About this Research Topic
Data science is the next frontier for data-driven decision making in domains such as ecommerce, healthcare, manufacturing, defense, government, and education. It is an interdisciplinary field that combines principles, concepts, and techniques in mathematics, statistics, computer science, and information science. One of the key goals in data science is to automatically extract meaningful insights and knowledge from structured, semi-structured, and unstructured data. To turn raw data into insights, several tasks need to be performed including data collection, data storage and retrieval, data wrangling, data analysis using statistical techniques and machine learning, and data visualization.

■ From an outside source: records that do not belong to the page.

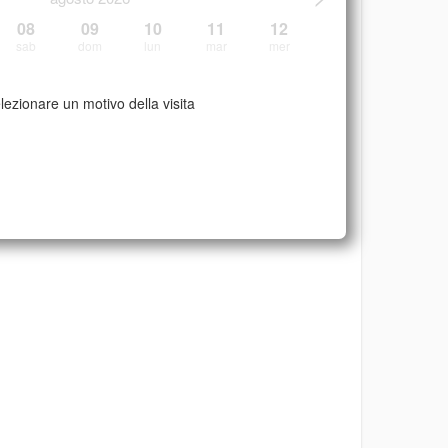
08
09
10
11
12
sab
dom
lun
mar
mer
lezionare un motivo della visita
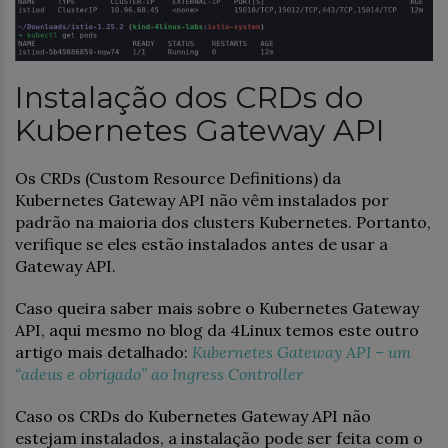
Instalação dos CRDs do
Kubernetes Gateway API
Os CRDs (Custom Resource Definitions) da
Kubernetes Gateway API não vêm instalados por
padrão na maioria dos clusters Kubernetes. Portanto,
verifique se eles estão instalados antes de usar a
Gateway API.
Caso queira saber mais sobre o Kubernetes Gateway
API, aqui mesmo no blog da 4Linux temos este outro
artigo mais detalhado:
Kubernetes Gateway API – um
“adeus e obrigado” ao Ingress Controller
Caso os CRDs do Kubernetes Gateway API não
estejam instalados, a instalação pode ser feita com o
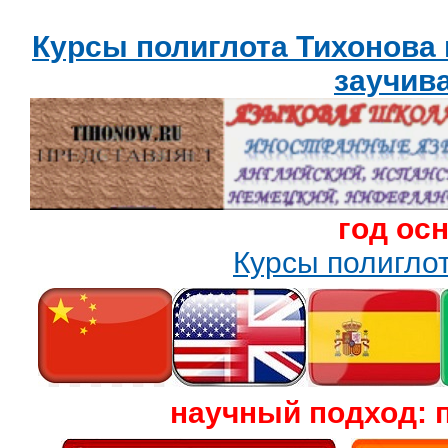
Курсы полиглота Тихонова
заучив
год ос
Курсы полигл
научный подход: 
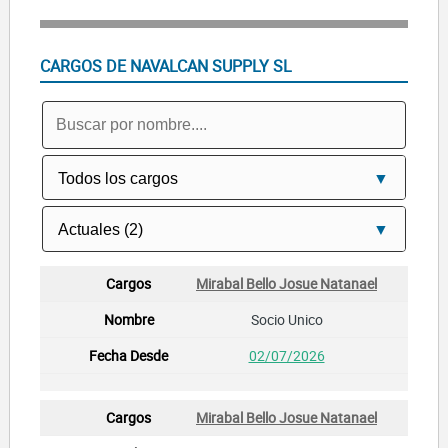
CARGOS DE NAVALCAN SUPPLY SL
Mirabal Bello Josue Natanael
Socio Unico
02/07/2026
Mirabal Bello Josue Natanael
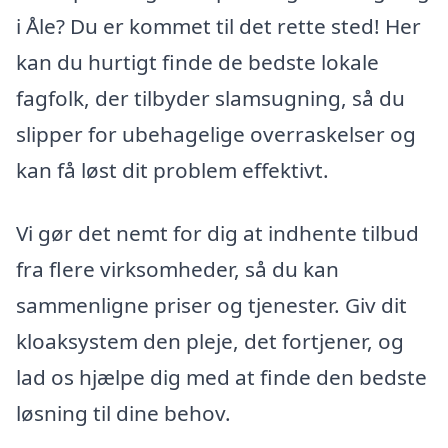
i Åle? Du er kommet til det rette sted! Her
kan du hurtigt finde de bedste lokale
fagfolk, der tilbyder slamsugning, så du
slipper for ubehagelige overraskelser og
kan få løst dit problem effektivt.
Vi gør det nemt for dig at indhente tilbud
fra flere virksomheder, så du kan
sammenligne priser og tjenester. Giv dit
kloaksystem den pleje, det fortjener, og
lad os hjælpe dig med at finde den bedste
løsning til dine behov.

It is predicted that by 2024 there will be nearly 150 zettabytes of data. The data deluge continues to challenge us. Large amounts of data are produced on the Web (e.g., social media). Enterprise data lakes and electronic health record systems contain massive amounts of sensitive data of customers and patients. Sensors and Internet of Things (IoT) devices produce enormous amounts of data at a very high rate. As the price of whole genome sequencing continues to drop, healthcare systems will be faced with the challenge of managing massive amounts of genomic data in the near future. In recent years, machine learning (ML), deep learning (DL), and natural language processing (NLP) have become ubiquitous in commercial applications and services such as search, recommendation, image understanding, and speech recognition.
However, the explosion in the volume of structured (e.g., relational databases), semi-structured (e.g., graphs), and unstructured data (e.g., web pages, images, videos) poses serious technical challenges for data science research and applications. The goal of this Research Topic is to focus on novel approaches and techniques including scalable algorithms, models, and systems for data science tasks on large, complex datasets.
The scope of this Research Topic includes theoretical advances, systems design, algorithmic contributions in data science. We seek high-quality contributions of the following types: Original Research, Methods, Technology and Code, and Data Report. Topics of interest include but are not limited to:
• Scalable approaches for data collection and data wrangling
• Scalable approaches for data storage and retrieval of structured/semi-structured, unstructured data
• Scalable ML/DL/NLP techniques for data science tasks
• Scalable data visualization techniques
Keywords: data storage, data wrangling, machine learning, data extraction, big data, genomic data, deep learning, natural language processing, structured data, scalable algorithms, semi-structured, unstructured
Important Note: All contributions to this Research Topic must be within the scope of the section and journal to which they are submitted, as defined in their mission statements. Frontiers reserves the right to guide an out-of-scope manuscript to a more suitable section or journal at any stage of peer review.